::: EXERCISE DATA
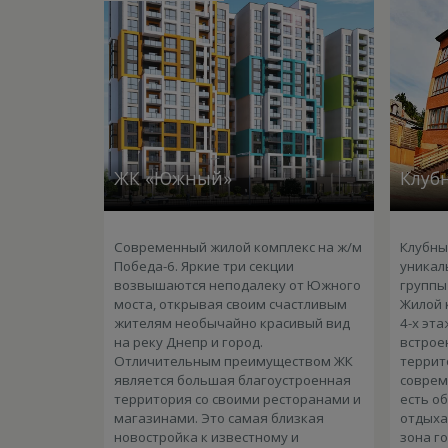
ЖК «Южный»
Клубн
Современный жилой комплекс на ж/м
Клубный
Победа-6. Яркие три секции
уникал
возвышаются неподалеку от Южного
группы
моста, открывая своим счастливым
Жилой 
жителям необычайно красивый вид
4-х эта
на реку Днепр и город.
встрое
Отличительным преимуществом ЖК
террит
является большая благоустроенная
соврем
территория со своими ресторанами и
есть о
магазинами. Это самая близкая
отдыха
новостройка к известному и
зона г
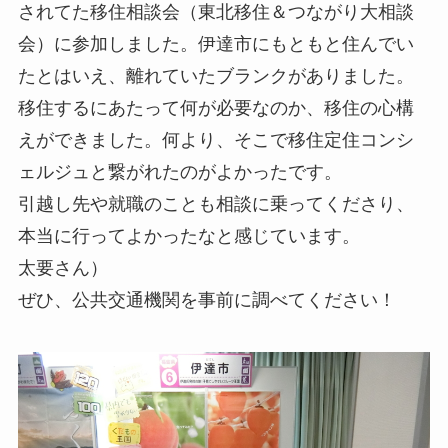
されてた移住相談会（東北移住＆つながり大相談
会）に参加しました。伊達市にもともと住んでい
たとはいえ、離れていたブランクがありました。
移住するにあたって何が必要なのか、移住の心構
えができました。何より、そこで移住定住コンシ
ェルジュと繋がれたのがよかったです。
引越し先や就職のことも相談に乗ってくださり、
本当に行ってよかったなと感じています。
太要さん）
ぜひ、公共交通機関を事前に調べてください！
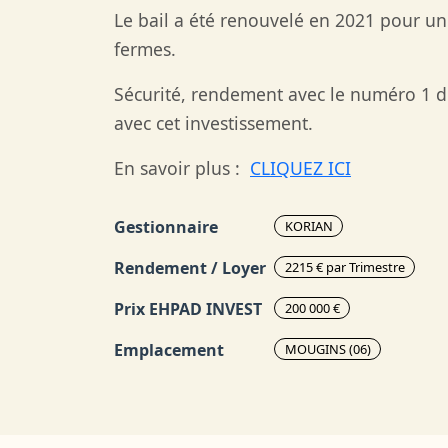
Le bail a été renouvelé en 2021 pour u
fermes.
Sécurité, rendement avec le numéro 1 de
avec cet investissement.
En savoir plus :
CLIQUEZ ICI
Gestionnaire
KORIAN
Rendement / Loyer
2215 € par Trimestre
Prix EHPAD INVEST
200 000 €
Emplacement
MOUGINS (06)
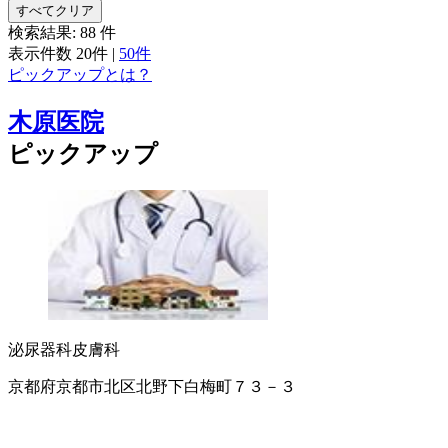
すべてクリア
検索結果:
88
件
表示件数
20件
|
50件
ピックアップとは？
木原医院
ピックアップ
泌尿器科
皮膚科
京都府京都市北区北野下白梅町７３－３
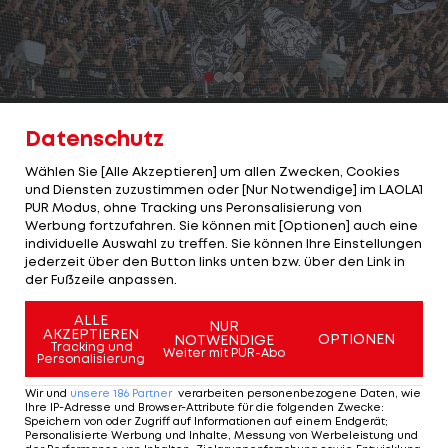
1/13
Foto: GEPA
Datenschutz
Am 1. August 2025 startet die neue Saison der
Wählen Sie [Alle Akzeptieren] um allen Zwecken, Cookies
ADMIRAL Bundesliga mit dem Kracher zwischen
und Diensten zuzustimmen oder [Nur Notwendige] im LAOLA1
PUR Modus, ohne Tracking uns Peronsalisierung von
dem LASK und Sturm Graz!
Werbung fortzufahren. Sie können mit [Optionen] auch eine
individuelle Auswahl zu treffen. Sie können Ihre Einstellungen
Bevor es wieder so richtig losgeht, haben wir uns
jederzeit über den Button links unten bzw. über den Link in
der Fußzeile anpassen.
die Abopreise der zwölf Bundesliga-Vereine
etwas genauer angesehen. Bei welchem Klub
ALLE
NUR
AKZEPTIEREN
bekommt man das günstigste Abo und bei wem
OPTIONEN
NOTWENDIGE
Tracking und
Weiter mit PUR-Abo
Personalisierung
muss man tiefer in die Tasche greifen?
Wir und
unsere
186
Partner
verarbeiten personenbezogene Daten, wie
Wir haben die Vereine nach ihren günstigsten
Ihre IP-Adresse und Browser-Attribute für die folgenden Zwecke
:
Speichern von oder Zugriff auf Informationen auf einem Endgerät;
Dauerkarten-Angeboten gerankt:
Personalisierte Werbung und Inhalte, Messung von Werbeleistung und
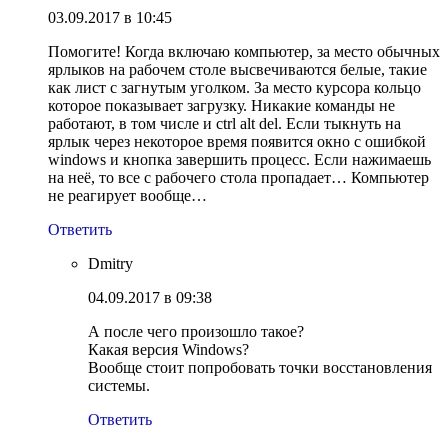
03.09.2017 в 10:45
Помогите! Когда включаю компьютер, за место обычных
ярлыков на рабочем столе высвечиваются белые, такие
как лист с загнутым уголком. За место курсора кольцо
которое показывает загрузку. Никакие команды не
работают, в том числе и ctrl alt del. Если тыкнуть на
ярлык через некоторое время появится окно с ошибкой
windows и кнопка завершить процесс. Если нажимаешь
на неё, то все с рабочего стола пропадает… Компьютер
не реагирует вообще…
Ответить
Dmitry
04.09.2017 в 09:38
А после чего произошло такое?
Какая версия Windows?
Вообще стоит попробовать точки восстановления
системы.
Ответить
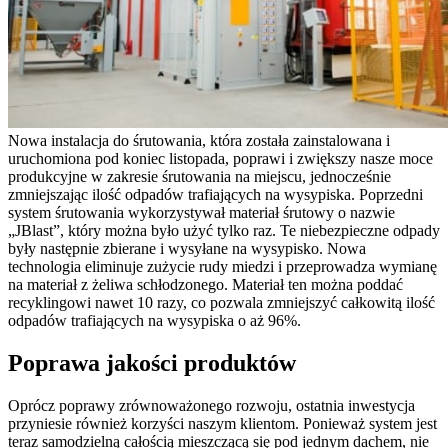
Nowa instalacja do śrutowania, która została zainstalowana i
uruchomiona pod koniec listopada, poprawi i zwiększy nasze moce
produkcyjne w zakresie śrutowania na miejscu, jednocześnie
zmniejszając ilość odpadów trafiających na wysypiska. Poprzedni
system śrutowania wykorzystywał materiał śrutowy o nazwie
„JBlast”, który można było użyć tylko raz. Te niebezpieczne odpady
były następnie zbierane i wysyłane na wysypisko. Nowa
technologia eliminuje zużycie rudy miedzi i przeprowadza wymianę
na materiał z żeliwa schłodzonego. Materiał ten można poddać
recyklingowi nawet 10 razy, co pozwala zmniejszyć całkowitą ilość
odpadów trafiających na wysypiska o aż 96%.
Poprawa jakości produktów
Oprócz poprawy zrównoważonego rozwoju, ostatnia inwestycja
przyniesie również korzyści naszym klientom. Ponieważ system jest
teraz samodzielną całością mieszczącą się pod jednym dachem, nie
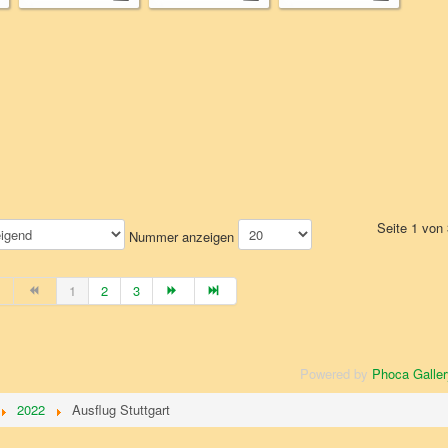
Seite 1 von
Nummer anzeigen
1
2
3
Powered by
Phoca Galler
2022
Ausflug Stuttgart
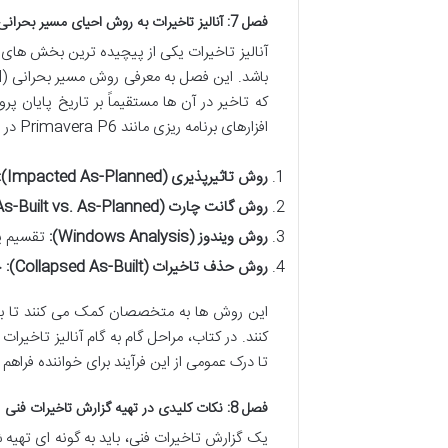
فصل 7: آنالیز تاخیرات به روش احیای مسیر بحرانی با استفاده از الگوی متغیر
آنالیز تاخیرات یکی از پیچیده ترین بخش های
که تاخیر در آن ها مستقیماً بر تاریخ پایان پر
افزارهای برنامه ریزی مانند Primavera P6 در این مرحله بسیار کاربردی است. تکنیک های پیشرفته آنالیز تاخیرات شامل:
روش تاثیرپذیری (Impacted As-Planned):
روش گانت چارت (As-Built vs. As-Planned):
روش ویندوز (Windows Analysis):
تقسیم پر
روش حذف تاخیرات (Collapsed As-Built):
ح
این روش ها به متخصصان کمک می کنند تا با د
کنند. در کتاب، مراحل گام به گام آنالیز تاخی
تا درک عمومی از این فرآیند برای خواننده فراهم آ
فصل 8: نکات کلیدی در تهیه گزارش تاخیرات فنی
یک گزارش تاخیرات فنی، باید به گونه ای تهیه شو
::::::
Copy every line of the records exactly as it is written, but not the pictures.

ЖК «Южный»
Клубн
Современный жилой комплекс на ж/м
Клубный
Победа-6. Яркие три секции
уникал
возвышаются неподалеку от Южного
группы
моста, открывая своим счастливым
Жилой 
жителям необычайно красивый вид
4-х эта
на реку Днепр и город.
встрое
Отличительным преимуществом ЖК
террит
является большая благоустроенная
соврем
территория со своими ресторанами и
есть о
магазинами. Это самая близкая
отдыха
новостройка к известному и
зона г
されてた移住相談会（東北移住＆つながり大相談
会）に参加しました。伊達市にもともと住んでい
たとはいえ、離れていたブランクがありました。
移住するにあたって何が必要なのか、移住の心構
えができました。何より、そこで移住定住コンシ
ェルジュと繋がれたのがよかったです。
引越し先や就職のことも相談に乗ってくださり、
本当に行ってよかったなと感じています。
太要さん）
ぜひ、公共交通機関を事前に調べてください！
Le bail a été renouvelé en 2021 pour u
fermes.
Sécurité, rendement avec le numéro 1 de
avec cet investissement.
En savoir plus :
CLIQUEZ ICI
Gestionnaire
KORIAN
Rendement / Loyer
2215 € par Trimestre
Prix EHPAD INVEST
200 000 €
Emplacement
MOUGINS (06)
すべてクリア
検索結果:
88
件
表示件数
20件
|
50件
ピックアップとは？
木原医院
ピックアップ
泌尿器科
皮膚科
京都府京都市北区北野下白梅町７３－３
1/13
Foto: GEPA
Datenschutz
Am 1. August 2025 startet die neue Saison der
Wählen Sie [Alle Akzeptieren] um allen Zwecken, Cookies
ADMIRAL Bundesliga mit dem Kracher zwischen
und Diensten zuzustimmen oder [Nur Notwendige] im LAOLA1
PUR Modus, ohne Tracking uns Peronsalisierung von
dem LASK und Sturm Graz!
Werbung fortzufahren. Sie können mit [Optionen] auch eine
individuelle Auswahl zu treffen. Sie können Ihre Einstellungen
Bevor es wieder so richtig losgeht, haben wir uns
jederzeit über den Button links unten bzw. über den Link in
der Fußzeile anpassen.
die Abopreise der zwölf Bundesliga-Vereine
etwas genauer angesehen. Bei welchem Klub
ALLE
NUR
AKZEPTIEREN
bekommt man das günstigste Abo und bei wem
OPTIONEN
NOTWENDIGE
Tracking und
Weiter mit PUR-Abo
Personalisierung
muss man tiefer in die Tasche greifen?
Wir und
unsere
186
Partner
verarbeiten personenbezogene Daten, wie
Wir haben die Vereine nach ihren günstigsten
Ihre IP-Adresse und Browser-Attribute für die folgenden Zwecke
:
Speichern von oder Zugriff auf Informationen auf einem Endgerät;
Dauerkarten-Angeboten gerankt:
Personalisierte Werbung und Inhalte, Messung von Werbeleistung und
03.09.2017 в 10:45
Помогите! Когда включаю компьютер, за место обычных
ярлыков на рабочем столе высвечиваются белые, такие
как лист с загнутым уголком. За место курсора кольцо
которое показывает загрузку. Никакие команды не
работают, в том числе и ctrl alt del. Если тыкнуть на
ярлык через некоторое время появится окно с ошибкой
windows и кнопка завершить процесс. Если нажимаешь
на неё, то все с рабочего стола пропадает… Компьютер
не реагирует вообще…
Ответить
Dmitry
04.09.2017 в 09:38
А после чего произошло такое?
Какая версия Windows?
Вообще стоит попробовать точки восстановления
системы.
Ответить
Nowa instalacja do śrutowania, która została zainstalowana i
uruchomiona pod koniec listopada, poprawi i zwiększy nasze moce
produkcyjne w zakresie śrutowania na miejscu, jednocześnie
zmniejszając ilość odpadów trafiających na wysypiska. Poprzedni
system śrutowania wykorzystywał materiał śrutowy o nazwie
„JBlast”, który można było użyć tylko raz. Te niebezpieczne odpady
były następnie zbierane i wysyłane na wysypisko. Nowa
technologia eliminuje zużycie rudy miedzi i przeprowadza wymianę
na materiał z żeliwa schłodzonego. Materiał ten można poddać
recyklingowi nawet 10 razy, co pozwala zmniejszyć całkowitą ilość
odpadów trafiających na wysypiska o aż 96%.
Poprawa jakości produktów
Oprócz poprawy zrównoważonego rozwoju, ostatnia inwestycja
przyniesie również korzyści naszym klientom. Ponieważ system jest
teraz samodzielną całością mieszczącą się pod jednym dachem, nie
Seite 1 von
Nummer anzeigen
1
2
3
Powered by
Phoca Galler
2022
Ausflug Stuttgart
فصل 7: آنالیز تاخیرات به روش احیای مسیر بحرانی با استفاده از الگوی متغیر
آنالیز تاخیرات یکی از پیچیده ترین بخش های
که تاخیر در آن ها مستقیماً بر تاریخ پایان پر
افزارهای برنامه ریزی مانند Primavera P6 در این مرحله بسیار کاربردی است. تکنیک های پیشرفته آنالیز تاخیرات شامل:
روش تاثیرپذیری (Impacted As-Planned):
روش گانت چارت (As-Built vs. As-Planned):
روش ویندوز (Windows Analysis):
تقسیم پر
روش حذف تاخیرات (Collapsed As-Built):
ح
این روش ها به متخصصان کمک می کنند تا با د
کنند. در کتاب، مراحل گام به گام آنالیز تاخی
تا درک عمومی از این فرآیند برای خواننده فراهم آ
فصل 8: نکات کلیدی در تهیه گزارش تاخیرات فنی
یک گزارش تاخیرات فنی، باید به گونه ای تهیه شو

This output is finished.